Consider a probability distribution, which I'll call the "prior distribution", and some functional of that distribution.
Also consider that same functional, but applied to the probability distribution after conditioning on the value of a random variable. Since what we're conditioning on is random, this functional is itself random. I'll call the conditioned distribution the "posterior distribution."
When this functional measures concentration or dispersion of the distribution, we get theorems like these ones:
The expected value of the entropy of the posterior distribution is less than or equal to the entropy of the prior distribution
The expected value of the variance of the posterior distribution is less than or equal to the variance of the prior distribution
The expected value of the Euclidean norm of the posterior distribution is greater than or equal to the Euclidean norm of the prior distribution
(If it's not clear that Euclidean norm measures the concentration of a distribution, consider that $||p||^2 = \sum_i p_i^2$, which is the probability of drawing the same element twice.)
Is there one theorem, that has all three of these facts as special cases?
@stochasticboy321 basically answered this in the comments, so I'll just expand on it a bit.
I'll assume our distributions are discrete, and can thus be represented as vectors. Let $\vec{Q}$ be the posterior distribution. I'm capitalizing it because it's a random variable, since it depends on the evidence we will receive, which is random. Let $\vec{p}$ be the prior distribution. In all the cases above we have:
$$E_\vec{p}[C(\vec{Q})] \ge C(\vec{p})$$
where $C$ is some measure of concentration. In my three examples, it would be negative entropy, negative variance, and Euclidean norm, respectively. $E_{\vec{p}}$ represents expectation taken with respect to the distribution $\vec{p}$.

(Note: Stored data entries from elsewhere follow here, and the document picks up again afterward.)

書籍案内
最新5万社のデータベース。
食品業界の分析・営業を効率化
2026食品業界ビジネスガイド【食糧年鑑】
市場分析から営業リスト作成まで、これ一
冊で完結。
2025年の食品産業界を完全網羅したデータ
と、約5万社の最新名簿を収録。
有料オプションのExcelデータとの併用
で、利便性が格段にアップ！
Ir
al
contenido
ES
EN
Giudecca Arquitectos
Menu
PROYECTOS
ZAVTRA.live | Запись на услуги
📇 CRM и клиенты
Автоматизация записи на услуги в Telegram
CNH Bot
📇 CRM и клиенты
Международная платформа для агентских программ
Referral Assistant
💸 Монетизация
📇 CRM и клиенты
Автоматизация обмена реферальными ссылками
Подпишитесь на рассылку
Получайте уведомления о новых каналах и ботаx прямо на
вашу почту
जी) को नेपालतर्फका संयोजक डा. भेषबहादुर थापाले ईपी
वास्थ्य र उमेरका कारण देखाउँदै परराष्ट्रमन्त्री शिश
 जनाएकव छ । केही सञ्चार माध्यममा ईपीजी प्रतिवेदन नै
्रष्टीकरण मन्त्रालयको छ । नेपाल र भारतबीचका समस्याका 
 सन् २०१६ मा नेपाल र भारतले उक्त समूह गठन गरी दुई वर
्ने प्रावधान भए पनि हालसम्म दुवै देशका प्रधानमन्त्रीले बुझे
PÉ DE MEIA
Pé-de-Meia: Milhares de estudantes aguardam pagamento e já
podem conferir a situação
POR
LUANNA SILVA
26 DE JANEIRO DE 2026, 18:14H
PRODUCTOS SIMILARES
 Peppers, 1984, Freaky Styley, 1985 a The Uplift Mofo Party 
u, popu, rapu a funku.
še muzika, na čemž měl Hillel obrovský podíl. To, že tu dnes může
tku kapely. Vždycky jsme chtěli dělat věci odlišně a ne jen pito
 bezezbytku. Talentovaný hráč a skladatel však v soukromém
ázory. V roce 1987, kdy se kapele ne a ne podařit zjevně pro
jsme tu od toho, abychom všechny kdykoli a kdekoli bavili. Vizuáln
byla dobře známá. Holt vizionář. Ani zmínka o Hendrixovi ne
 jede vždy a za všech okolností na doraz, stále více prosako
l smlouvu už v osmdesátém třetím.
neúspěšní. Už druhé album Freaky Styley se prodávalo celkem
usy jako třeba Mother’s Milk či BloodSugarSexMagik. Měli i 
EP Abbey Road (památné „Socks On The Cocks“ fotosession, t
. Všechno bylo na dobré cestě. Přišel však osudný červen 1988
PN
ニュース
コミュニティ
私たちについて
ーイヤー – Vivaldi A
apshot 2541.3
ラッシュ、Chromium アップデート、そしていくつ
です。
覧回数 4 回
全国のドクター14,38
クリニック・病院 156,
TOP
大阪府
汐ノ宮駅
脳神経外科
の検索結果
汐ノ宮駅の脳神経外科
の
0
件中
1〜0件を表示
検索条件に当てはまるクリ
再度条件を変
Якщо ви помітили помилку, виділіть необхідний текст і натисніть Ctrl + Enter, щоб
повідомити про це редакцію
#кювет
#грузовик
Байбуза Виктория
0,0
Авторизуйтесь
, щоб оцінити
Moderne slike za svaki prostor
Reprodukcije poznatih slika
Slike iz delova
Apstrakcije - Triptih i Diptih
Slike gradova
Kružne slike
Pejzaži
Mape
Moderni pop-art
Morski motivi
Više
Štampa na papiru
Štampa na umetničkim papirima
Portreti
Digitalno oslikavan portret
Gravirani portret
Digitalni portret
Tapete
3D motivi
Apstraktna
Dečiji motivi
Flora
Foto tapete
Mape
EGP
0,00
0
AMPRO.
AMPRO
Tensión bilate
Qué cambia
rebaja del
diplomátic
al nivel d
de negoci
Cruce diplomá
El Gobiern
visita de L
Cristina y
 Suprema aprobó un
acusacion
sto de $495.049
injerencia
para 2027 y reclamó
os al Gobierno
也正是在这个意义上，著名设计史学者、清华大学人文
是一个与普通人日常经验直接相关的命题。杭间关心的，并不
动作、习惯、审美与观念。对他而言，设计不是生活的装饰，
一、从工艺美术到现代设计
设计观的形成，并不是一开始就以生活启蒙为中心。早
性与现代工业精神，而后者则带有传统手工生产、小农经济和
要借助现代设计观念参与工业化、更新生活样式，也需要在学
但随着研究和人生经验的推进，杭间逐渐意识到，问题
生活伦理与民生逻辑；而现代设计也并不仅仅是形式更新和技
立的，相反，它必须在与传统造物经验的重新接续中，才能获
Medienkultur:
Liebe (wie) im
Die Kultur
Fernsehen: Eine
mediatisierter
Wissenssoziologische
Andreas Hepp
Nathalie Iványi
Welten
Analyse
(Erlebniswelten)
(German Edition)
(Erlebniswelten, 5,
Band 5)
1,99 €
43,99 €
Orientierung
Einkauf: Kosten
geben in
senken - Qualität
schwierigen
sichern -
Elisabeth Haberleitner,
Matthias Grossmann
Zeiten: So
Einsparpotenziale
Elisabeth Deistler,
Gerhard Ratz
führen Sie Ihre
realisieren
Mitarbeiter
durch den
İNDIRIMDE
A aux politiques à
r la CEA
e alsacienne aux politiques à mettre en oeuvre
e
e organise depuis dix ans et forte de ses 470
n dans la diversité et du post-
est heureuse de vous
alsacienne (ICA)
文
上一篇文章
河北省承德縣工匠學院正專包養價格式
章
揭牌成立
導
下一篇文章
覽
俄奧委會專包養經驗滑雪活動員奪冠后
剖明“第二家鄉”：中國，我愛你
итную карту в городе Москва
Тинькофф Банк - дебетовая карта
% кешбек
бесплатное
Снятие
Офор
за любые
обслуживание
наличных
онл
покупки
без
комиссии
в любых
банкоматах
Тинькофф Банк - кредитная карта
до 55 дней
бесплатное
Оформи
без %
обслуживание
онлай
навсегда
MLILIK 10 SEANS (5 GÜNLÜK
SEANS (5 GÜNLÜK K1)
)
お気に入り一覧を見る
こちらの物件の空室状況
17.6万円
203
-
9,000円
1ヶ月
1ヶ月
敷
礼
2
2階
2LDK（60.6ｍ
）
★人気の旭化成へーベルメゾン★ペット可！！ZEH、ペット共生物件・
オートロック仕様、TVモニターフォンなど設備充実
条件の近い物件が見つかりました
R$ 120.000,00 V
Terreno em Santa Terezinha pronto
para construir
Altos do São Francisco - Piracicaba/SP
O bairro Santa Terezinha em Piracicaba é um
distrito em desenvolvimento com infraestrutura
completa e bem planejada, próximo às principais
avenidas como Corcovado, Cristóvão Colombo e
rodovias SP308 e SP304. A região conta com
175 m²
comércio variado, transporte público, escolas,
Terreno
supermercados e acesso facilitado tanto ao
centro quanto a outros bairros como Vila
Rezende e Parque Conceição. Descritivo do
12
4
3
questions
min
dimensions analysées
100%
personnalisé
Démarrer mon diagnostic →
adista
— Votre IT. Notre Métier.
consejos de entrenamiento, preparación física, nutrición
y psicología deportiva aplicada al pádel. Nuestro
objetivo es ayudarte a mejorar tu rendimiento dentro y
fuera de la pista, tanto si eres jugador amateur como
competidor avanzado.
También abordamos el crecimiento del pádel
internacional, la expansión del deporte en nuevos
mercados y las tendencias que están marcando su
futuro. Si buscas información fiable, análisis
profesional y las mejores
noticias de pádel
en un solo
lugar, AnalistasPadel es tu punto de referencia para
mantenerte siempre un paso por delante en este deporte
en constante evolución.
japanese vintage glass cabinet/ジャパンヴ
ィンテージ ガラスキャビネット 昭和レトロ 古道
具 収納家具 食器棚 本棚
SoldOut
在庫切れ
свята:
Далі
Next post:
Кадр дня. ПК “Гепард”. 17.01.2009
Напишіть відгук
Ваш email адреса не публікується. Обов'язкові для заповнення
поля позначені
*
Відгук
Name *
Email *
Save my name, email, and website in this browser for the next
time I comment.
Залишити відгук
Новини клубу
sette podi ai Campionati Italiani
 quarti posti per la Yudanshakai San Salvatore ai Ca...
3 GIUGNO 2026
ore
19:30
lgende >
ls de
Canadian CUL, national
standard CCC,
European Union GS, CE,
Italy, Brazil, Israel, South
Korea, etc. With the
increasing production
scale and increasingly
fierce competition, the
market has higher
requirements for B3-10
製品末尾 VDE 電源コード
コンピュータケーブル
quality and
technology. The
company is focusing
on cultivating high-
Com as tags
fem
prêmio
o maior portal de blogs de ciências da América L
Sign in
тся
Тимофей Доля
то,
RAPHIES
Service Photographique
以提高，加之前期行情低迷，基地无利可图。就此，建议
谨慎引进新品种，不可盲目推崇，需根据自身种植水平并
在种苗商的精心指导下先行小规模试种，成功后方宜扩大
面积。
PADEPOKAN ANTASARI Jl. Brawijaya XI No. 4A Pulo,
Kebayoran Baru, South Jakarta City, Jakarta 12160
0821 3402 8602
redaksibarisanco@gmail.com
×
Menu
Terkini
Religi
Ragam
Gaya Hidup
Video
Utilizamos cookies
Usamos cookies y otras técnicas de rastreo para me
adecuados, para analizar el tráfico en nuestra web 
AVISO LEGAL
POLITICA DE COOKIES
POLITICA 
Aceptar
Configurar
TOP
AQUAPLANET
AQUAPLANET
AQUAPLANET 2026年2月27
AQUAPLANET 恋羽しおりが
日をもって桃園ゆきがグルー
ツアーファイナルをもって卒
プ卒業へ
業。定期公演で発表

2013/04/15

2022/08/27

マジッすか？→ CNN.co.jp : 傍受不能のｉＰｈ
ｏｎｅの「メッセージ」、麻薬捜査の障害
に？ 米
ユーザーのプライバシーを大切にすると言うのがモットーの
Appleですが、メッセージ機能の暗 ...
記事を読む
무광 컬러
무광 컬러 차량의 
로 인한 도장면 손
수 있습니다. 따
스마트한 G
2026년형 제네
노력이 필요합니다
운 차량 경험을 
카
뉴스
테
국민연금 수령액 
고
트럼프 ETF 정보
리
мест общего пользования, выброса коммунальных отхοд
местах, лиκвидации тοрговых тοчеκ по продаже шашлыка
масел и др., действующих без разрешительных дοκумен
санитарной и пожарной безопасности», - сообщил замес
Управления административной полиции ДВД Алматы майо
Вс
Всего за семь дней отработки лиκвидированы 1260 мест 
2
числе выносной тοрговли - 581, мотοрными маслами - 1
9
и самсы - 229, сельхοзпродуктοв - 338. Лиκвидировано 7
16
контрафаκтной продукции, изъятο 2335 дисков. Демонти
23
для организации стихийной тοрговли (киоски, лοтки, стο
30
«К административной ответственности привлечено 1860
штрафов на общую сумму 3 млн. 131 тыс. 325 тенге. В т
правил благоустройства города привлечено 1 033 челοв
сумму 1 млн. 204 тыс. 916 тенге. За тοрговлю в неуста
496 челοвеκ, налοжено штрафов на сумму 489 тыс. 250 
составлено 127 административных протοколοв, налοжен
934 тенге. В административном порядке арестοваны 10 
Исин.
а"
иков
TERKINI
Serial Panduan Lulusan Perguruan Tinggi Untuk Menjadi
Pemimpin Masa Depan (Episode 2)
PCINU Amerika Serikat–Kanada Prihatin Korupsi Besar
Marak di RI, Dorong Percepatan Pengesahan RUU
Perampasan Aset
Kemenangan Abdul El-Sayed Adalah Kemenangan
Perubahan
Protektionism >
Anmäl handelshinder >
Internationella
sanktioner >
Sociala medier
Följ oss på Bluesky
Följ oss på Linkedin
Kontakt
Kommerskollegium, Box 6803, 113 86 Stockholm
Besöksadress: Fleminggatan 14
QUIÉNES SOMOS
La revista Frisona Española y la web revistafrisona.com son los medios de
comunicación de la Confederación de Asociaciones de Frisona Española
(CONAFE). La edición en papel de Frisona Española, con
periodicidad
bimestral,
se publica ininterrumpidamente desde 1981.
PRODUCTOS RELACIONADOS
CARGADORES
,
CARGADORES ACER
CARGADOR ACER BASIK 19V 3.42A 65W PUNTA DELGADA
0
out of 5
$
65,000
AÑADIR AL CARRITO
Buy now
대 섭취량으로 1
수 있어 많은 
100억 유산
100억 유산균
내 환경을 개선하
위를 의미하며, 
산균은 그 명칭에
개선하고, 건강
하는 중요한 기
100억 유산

By the law of total probability,
$$\vec{p} = E_\vec{p}[Q]$$
Substituting into the first formula,
$$E_\vec{p}[C(\vec{Q})] \ge C(E_\vec{p}[Q])$$
Now it is clearly Jensen's inequality, and thus must hold as long as $C$ is convex. Convexity of $C$ is easily verified in each of my examples. For instance, in my third example, the case of the Euclidean norm, convexity is a quick implication of the triangle inequality:
$$||t\vec{p}_1 + (1-t)\vec{p}_2|| \le ||t \vec{p}_1|| + ||(1-t)\vec{p}_2|| = t||\vec{p}_1|| + (1-t)||\vec{p}_2||$$
Interesting that I started out by phrasing this as "conditional distributions tend to be more concentrated." When really, it would be more appropriate to say conditional distributions tend to have higher values of any convex functional, and I'm not ready to say that a functional measures concentration if and only if it's convex.